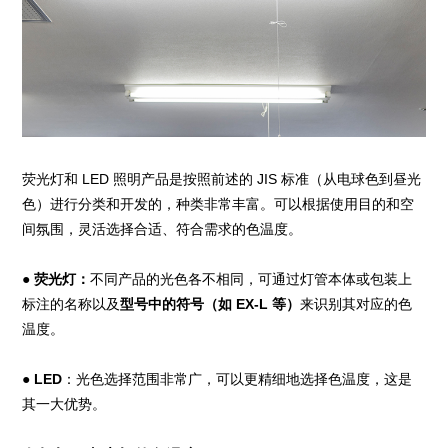
荧光灯和 LED 照明产品是按照前述的 JIS 标准（从电球色到昼光
色）进行分类和开发的，种类非常丰富。可以根据使用目的和空
间氛围，灵活选择合适、符合需求的色温度。
●
荧光灯：
不同产品的光色各不相同，可通过灯管本体或包装上
标注的名称以及
型号中的符号（如 EX-L 等）
来识别其对应的色
温度。
●
LED
：光色选择范围非常广，可以更精细地选择色温度，这是
其一大优势。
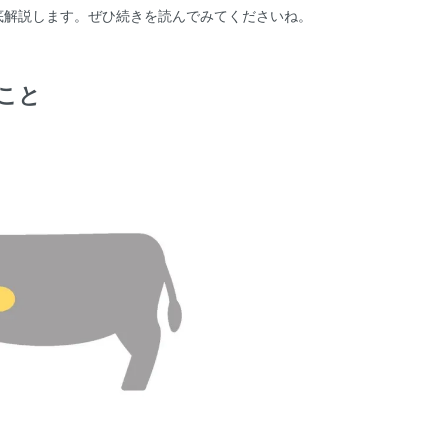
底解説します。ぜひ続きを読んでみてくださいね。
こと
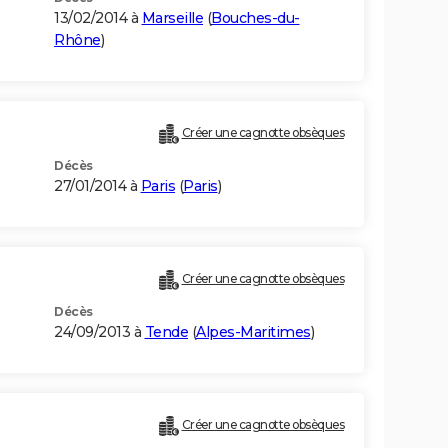
13/02/2014 à
Marseille
(
Bouches-du-
Rhône
)
Créer une cagnotte obsèques
Décès
27/01/2014 à
Paris
(
Paris
)
Créer une cagnotte obsèques
Décès
24/09/2013 à
Tende
(
Alpes-Maritimes
)
Créer une cagnotte obsèques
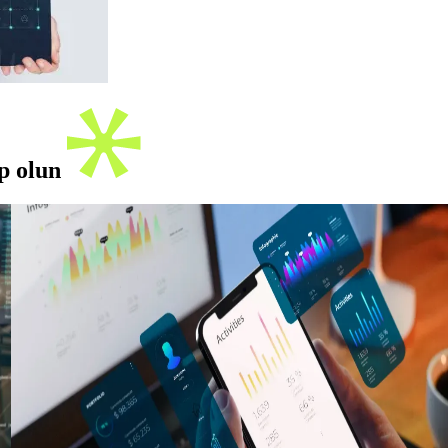
ip olun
= = = = =
_Your assignment_
What is needed is an exact copy of the data, with the pictures removed.

_Task solution_
荧光灯和 LED 照明产品是按照前述的 JIS 标准（从电球色到昼光
色）进行分类和开发的，种类非常丰富。可以根据使用目的和空
间氛围，灵活选择合适、符合需求的色温度。
●
荧光灯：
不同产品的光色各不相同，可通过灯管本体或包装上
标注的名称以及
型号中的符号（如 EX-L 等）
来识别其对应的色
温度。
●
LED
：光色选择范围非常广，可以更精细地选择色温度，这是
其一大优势。
底解説します。ぜひ続きを読んでみてくださいね。
こと
13/02/2014 à
Marseille
(
Bouches-du-
Rhône
)
Créer une cagnotte obsèques
Décès
27/01/2014 à
Paris
(
Paris
)
Créer une cagnotte obsèques
Décès
24/09/2013 à
Tende
(
Alpes-Maritimes
)
Créer une cagnotte obsèques
ip olun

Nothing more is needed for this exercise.